Dans l’autre dépêche: «L'expérience de la crise caucasienne sera encore longtemps analysée. Cette guerre nous a privés de nos dernières illusions sur l'efficacité du système de sécurité mondial. Nous sommes contraints de créer un autre système, sinon nous ne pourrons pas garantir que M.Saakachvili ne répétera pas ce qu'il a déjà commis.»

Les constats et idées émises par Medvedev correspondent effectivement aux spéculations dont nous nous sommes faits l’écho à l’une et l’autre reprises, qui développent l’idée que la Russie estime que les relations internationales sont à un tournant et qu’elles doivent entrer dans le processus de constitution d’un ordre nouveau. La crise géorgienne aurait achevé un travail de déconstruction d’un ordre agonisant et imposerait d’entamer une restructuration, selon une structure différente. Cette idée se retrouve chez d’autres, par exemple chez les Turcs.
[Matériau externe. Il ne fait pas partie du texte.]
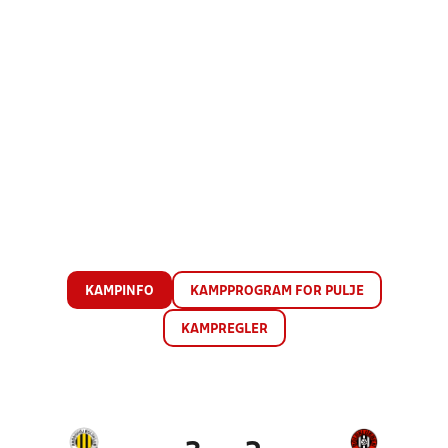
KAMPINFO
KAMPPROGRAM FOR PULJE
KAMPREGLER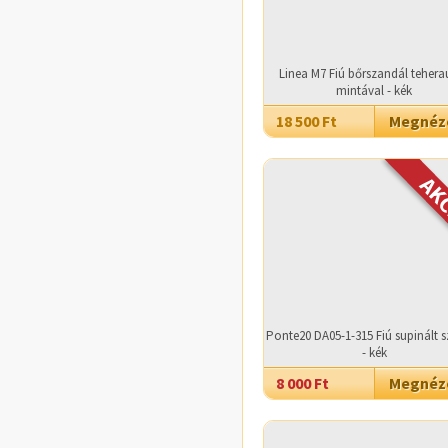
Linea M7 Fiú bőrszandál tehera
mintával - kék
18 500 Ft
Megné
Ponte20 DA05-1-315 Fiú supinált 
- kék
8 000 Ft
Megné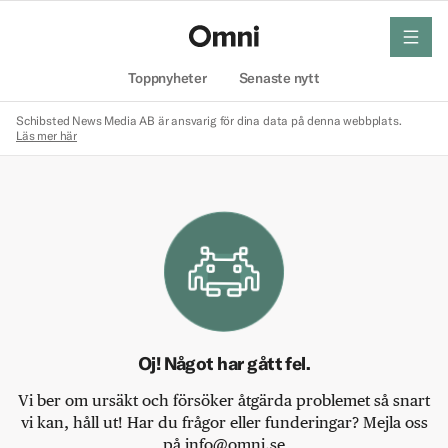
meny
Hem
Toppnyheter
Senaste nytt
Schibsted News Media AB är ansvarig för dina data på denna webbplats.
Läs mer här
Oj! Något har gått fel.
Vi ber om ursäkt och försöker åtgärda problemet så snart
vi kan, håll ut! Har du frågor eller funderingar? Mejla oss
på info@omni.se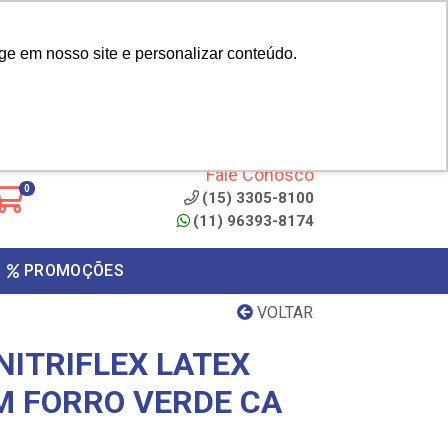
|
cliente? - Cadastrar
Área do Representante
ge em nosso site e personalizar conteúdo.
 de
Clique aqui para copiar o
código
ONTO
Fale Conosco
0
(15) 3305-8100
(11) 96393-8174
PROMOÇÕES
VOLTAR
NITRIFLEX LATEX
EM FORRO VERDE CA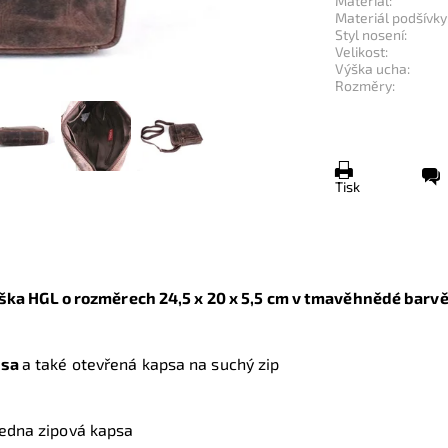
Materiál:
Materiál podšívky
Styl nosení:
Velikost:
Výška ucha:
Rozměry:
Tisk
ška HGL o rozměrech 24,5
x 20 x 5,5 cm
v tmavěhnědé barv
psa
a také otevřená kapsa na suchý zip
jedna zipová kapsa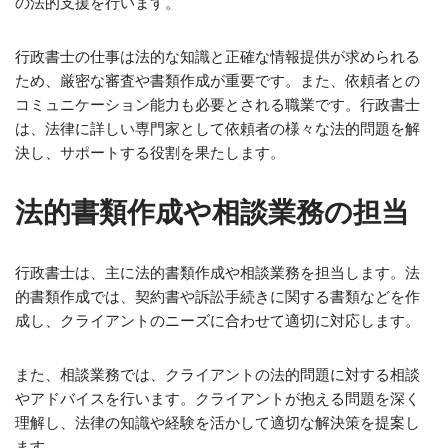
の法的支援を行います。
行政書士の仕事は法的な知識と正確な情報提供が求められる
ため、厳密な審査や書類作成が重要です。また、依頼者との
コミュニケーション能力も必要とされる職業です。行政書士
は、法律に詳しい専門家として依頼者の様々な法的問題を解
決し、サポートする役割を果たします。
法的書類作成や相談業務の担当
行政書士は、主に法的書類作成や相談業務を担当します。法
的書類作成では、契約書や訴訟手続きに関する書類などを作
成し、クライアントのニーズに合わせて適切に対応します。
また、相談業務では、クライアントの法的問題に対する相談
やアドバイスを行います。クライアントが抱える問題を深く
理解し、法律の知識や経験を活かして適切な解決策を提案し
ます。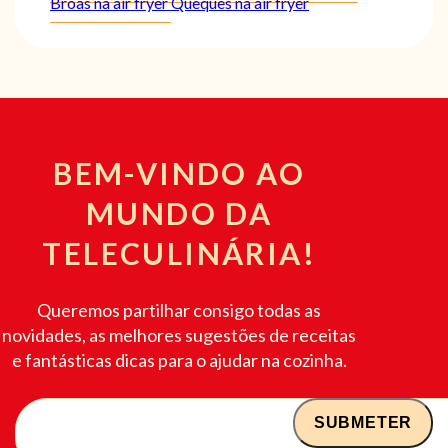
Broas na air fryer
Queques na air fryer
BEM-VINDO AO
MUNDO DA
TELECULINÁRIA!
Queremos partilhar consigo todas as
novidades, as melhores sugestões de receitas
e fantásticas dicas para o ajudar na cozinha.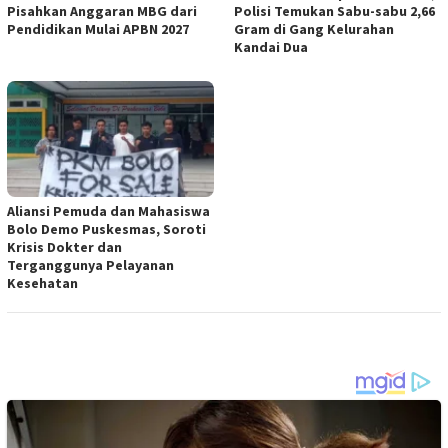
Pisahkan Anggaran MBG dari
Polisi Temukan Sabu-sabu 2,66
Pendidikan Mulai APBN 2027
Gram di Gang Kelurahan
Kandai Dua
Aliansi Pemuda dan Mahasiswa
Bolo Demo Puskesmas, Soroti
Krisis Dokter dan
Terganggunya Pelayanan
Kesehatan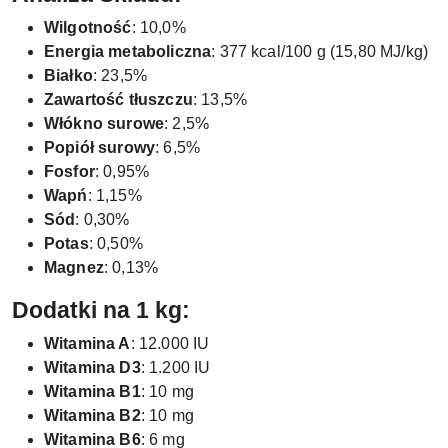
Wilgotność
: 10,0%
Energia metaboliczna
: 377 kcal/100 g (15,80 MJ/kg)
Białko
: 23,5%
Zawartość tłuszczu
: 13,5%
Włókno surowe
: 2,5%
Popiół surowy
: 6,5%
Fosfor
: 0,95%
Wapń
: 1,15%
Sód
: 0,30%
Potas
: 0,50%
Magnez
: 0,13%
Dodatki na 1 kg:
Witamina A
: 12.000 IU
Witamina D3
: 1.200 IU
Witamina B1
: 10 mg
Witamina B2
: 10 mg
Witamina B6
: 6 mg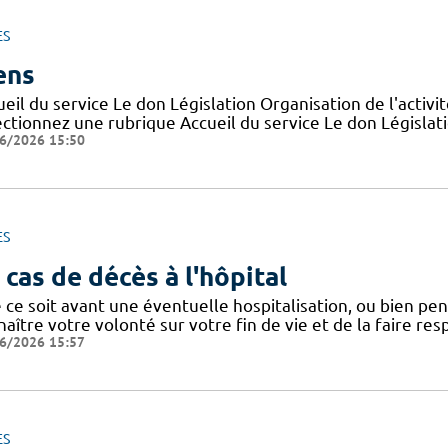
ES
ens
eil du service Le don Législation Organisation de l'activ
ctionnez une rubrique Accueil du service Le don Législatio
6/2026 15:50
ES
 cas de décès à l'hôpital
ce soit avant une éventuelle hospitalisation, ou bien penda
aître votre volonté sur votre fin de vie et de la faire res
6/2026 15:57
ES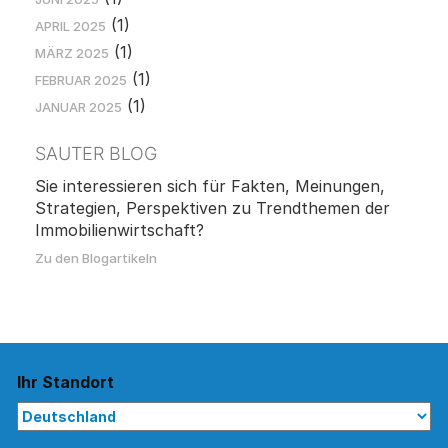
(1)
APRIL 2025
(1)
MÄRZ 2025
(1)
FEBRUAR 2025
(1)
JANUAR 2025
SAUTER BLOG
Sie interessieren sich für Fakten, Meinungen,
Strategien, Perspektiven zu Trendthemen der
Immobilienwirtschaft?
Zu den Blogartikeln
Ihr Standort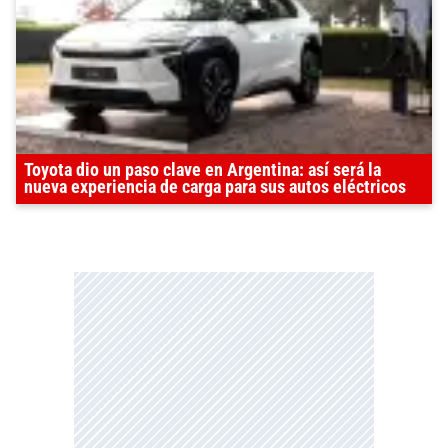
Toyota dio un paso clave en Argentina: así será la
nueva experiencia de carga para sus autos eléctricos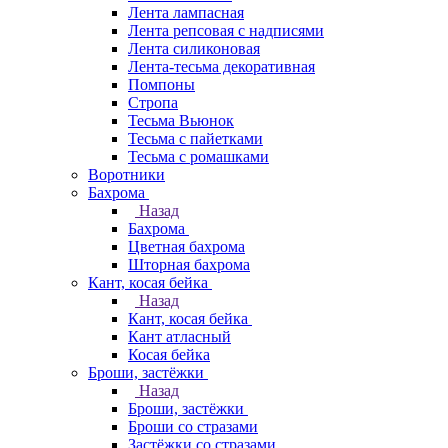
Лента лампасная
Лента репсовая с надписями
Лента силиконовая
Лента-тесьма декоративная
Помпоны
Стропа
Тесьма Вьюнок
Тесьма с пайетками
Тесьма с ромашками
Воротники
Бахрома
Назад
Бахрома
Цветная бахрома
Шторная бахрома
Кант, косая бейка
Назад
Кант, косая бейка
Кант атласный
Косая бейка
Броши, застёжки
Назад
Броши, застёжки
Броши со стразами
Застёжки со стразами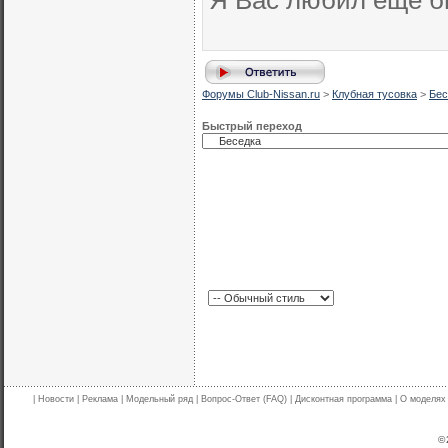
Я Вас любил еще б
Форумы Club-Nissan.ru
>
Клубная тусовка
>
Бес
Быстрый переход
|
Новости
|
Реклама
|
Модельный ряд
|
Вопрос-Ответ (FAQ)
|
Дисконтная программа
|
О моделях
© 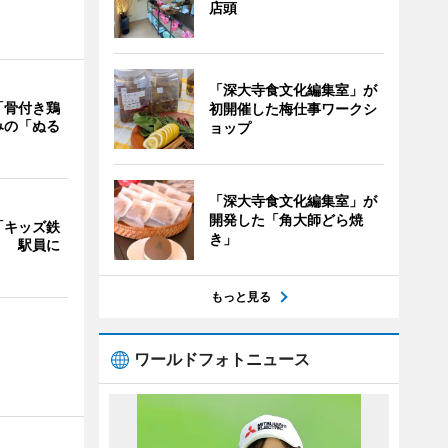
店頭
「深大寺食文化編集室」が
「骨付き鶏
初開催した梅仕事ワークシ
みの「ぬる
ョップ
「深大寺食文化編集室」が
開発した「角大師どら焼
「キッズ鉄
き」
」 駅員に
もっと見る
ワールドフォトニュース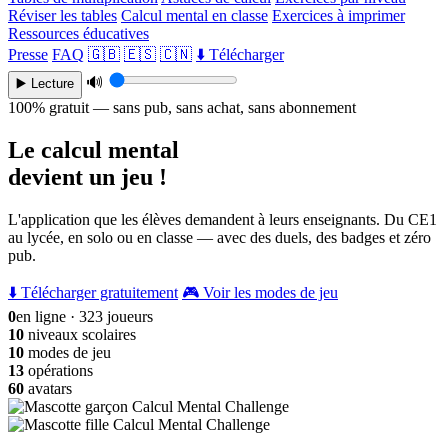
Réviser les tables
Calcul mental en classe
Exercices à imprimer
Ressources éducatives
Presse
FAQ
🇬🇧
🇪🇸
🇨🇳
⬇️ Télécharger
🔊
▶️ Lecture
100% gratuit — sans pub, sans achat, sans abonnement
Le calcul mental
devient un jeu !
L'application que les élèves demandent à leurs enseignants. Du CE1
au lycée, en solo ou en classe — avec des duels, des badges et zéro
pub.
⬇️ Télécharger gratuitement
🎮 Voir les modes de jeu
0
en ligne · 323 joueurs
10
niveaux scolaires
10
modes de jeu
13
opérations
60
avatars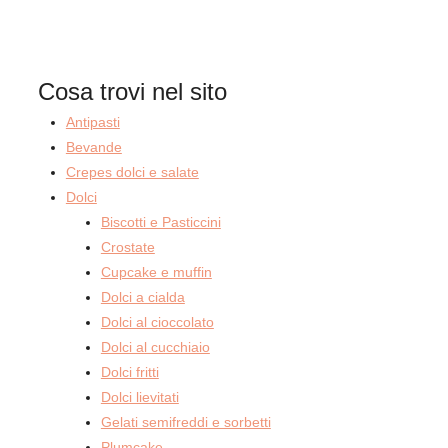
Cosa trovi nel sito
Antipasti
Bevande
Crepes dolci e salate
Dolci
Biscotti e Pasticcini
Crostate
Cupcake e muffin
Dolci a cialda
Dolci al cioccolato
Dolci al cucchiaio
Dolci fritti
Dolci lievitati
Gelati semifreddi e sorbetti
Plumcake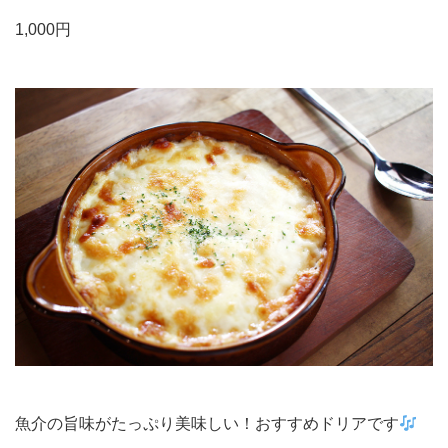
1,000円
魚介の旨味がたっぷり美味しい！おすすめドリアです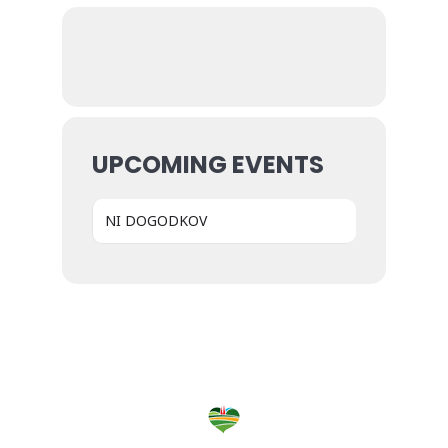
UPCOMING EVENTS
NI DOGODKOV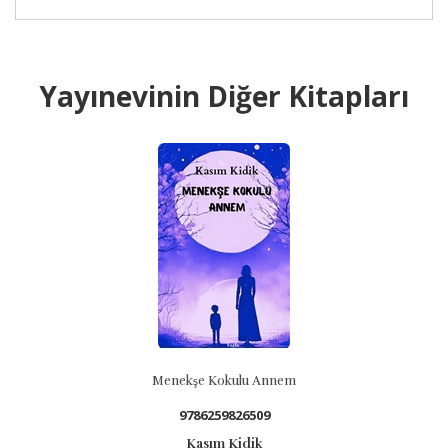
Yayınevinin Diğer Kitapları
Menekşe Kokulu Annem
9786259826509
Kasım Kidik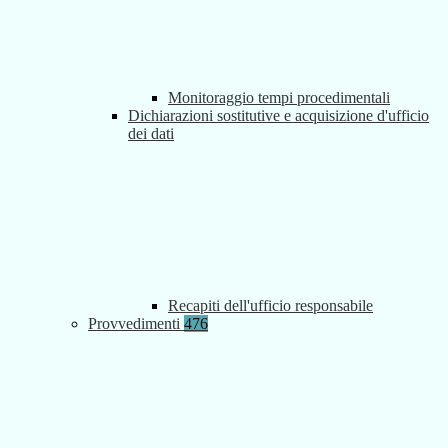
Monitoraggio tempi procedimentali
Dichiarazioni sostitutive e acquisizione d'ufficio
dei dati
Recapiti dell'ufficio responsabile
Provvedimenti
476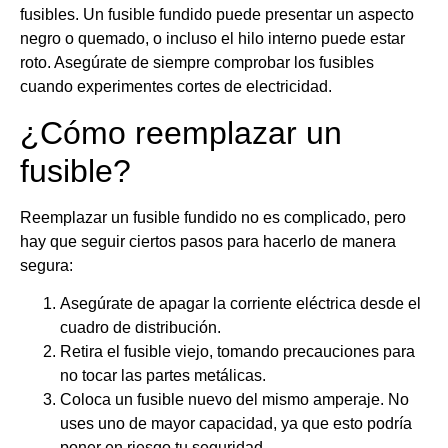
fusibles. Un fusible fundido puede presentar un aspecto
negro o quemado, o incluso el hilo interno puede estar
roto. Asegúrate de siempre comprobar los fusibles
cuando experimentes cortes de electricidad.
¿Cómo reemplazar un
fusible?
Reemplazar un fusible fundido no es complicado, pero
hay que seguir ciertos pasos para hacerlo de manera
segura:
Asegúrate de apagar la corriente eléctrica desde el
cuadro de distribución.
Retira el fusible viejo, tomando precauciones para
no tocar las partes metálicas.
Coloca un fusible nuevo del mismo amperaje. No
uses uno de mayor capacidad, ya que esto podría
poner en riesgo tu seguridad.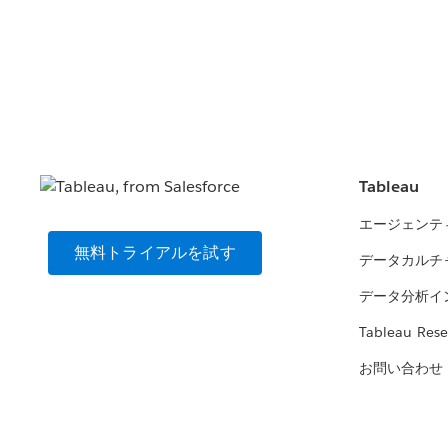
Tableau
エージェンテ
無料トライアルを試す
データカルチ
データ分析イ
Tableau Rese
お問い合わせ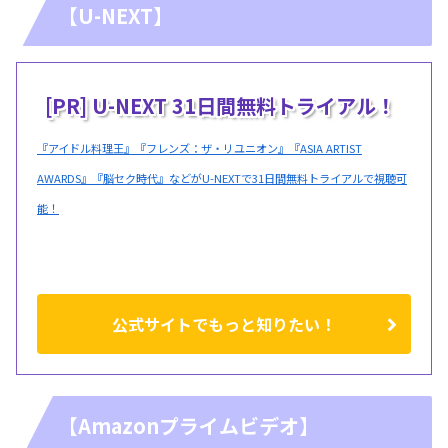
【U-NEXT】
[PR] U-NEXT 31日間無料トライアル！
『アイドル料理王』『フレンズ：ザ・リユニオン』『ASIA ARTIST
AWARDS』『脳セク時代』などがU-NEXTで31日間無料トライアルで視聴可
能！
公式サイトでもっと知りたい！
【Amazonプライムビデオ】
La critique de Poutine contre l’UE s’inscrit évidemment dans le cadre de cette réflexion, d’une manière peut-être plus paradoxale qu’elle ne paraît. Lorsque Poutine observe, évidemment d’une façon si irréfutable que toute discussion serait une perte de temps, que l’UE n’a pas de politique extérieure, il implique évidemment que c’est dans ce système qui s’avère dépassé et obsolescent qu’elle n’a pas de politique extérieure. D’autre part, l’UE et l’Europe en général ayant une très grande importance de fait, tenant, même passivement, un tel rôle, et dans un espace où se trouvent la Russie, il est évident que les Russes ne peuvent songer à proposer de nouvelles normes internationales sans s’adresser notamment et particulièrement à l’Europe. Si l’on additionne et confronte toutes ces déclarations, on constate qu’elles constituent aussi bien un appel à l’Europe, qui n’a pas de politique extérieure, à s’en créer une, pour figurer dans la définition et la mise en place d’un nouvel ordre international. Du point de vue russe, on dirait même que la chose est indispensable.

On peut aussi bien avancer l’hypothèse que le malaise européen dans cette crise, à la fois avec un côté férocement anti-russe et un côté très engagé pour rechercher un arrangement avec les Russes, est le signe d’une certaine réalisation de ces perspectives qu’agitent les Russes, et où l’Europe devrait tenir sa place et jouer son rôle.

Le malaise est bien dans ce que cela n’est pas si simple. Pas facile de lâcher la main de sa maman pour devenir une grande fille.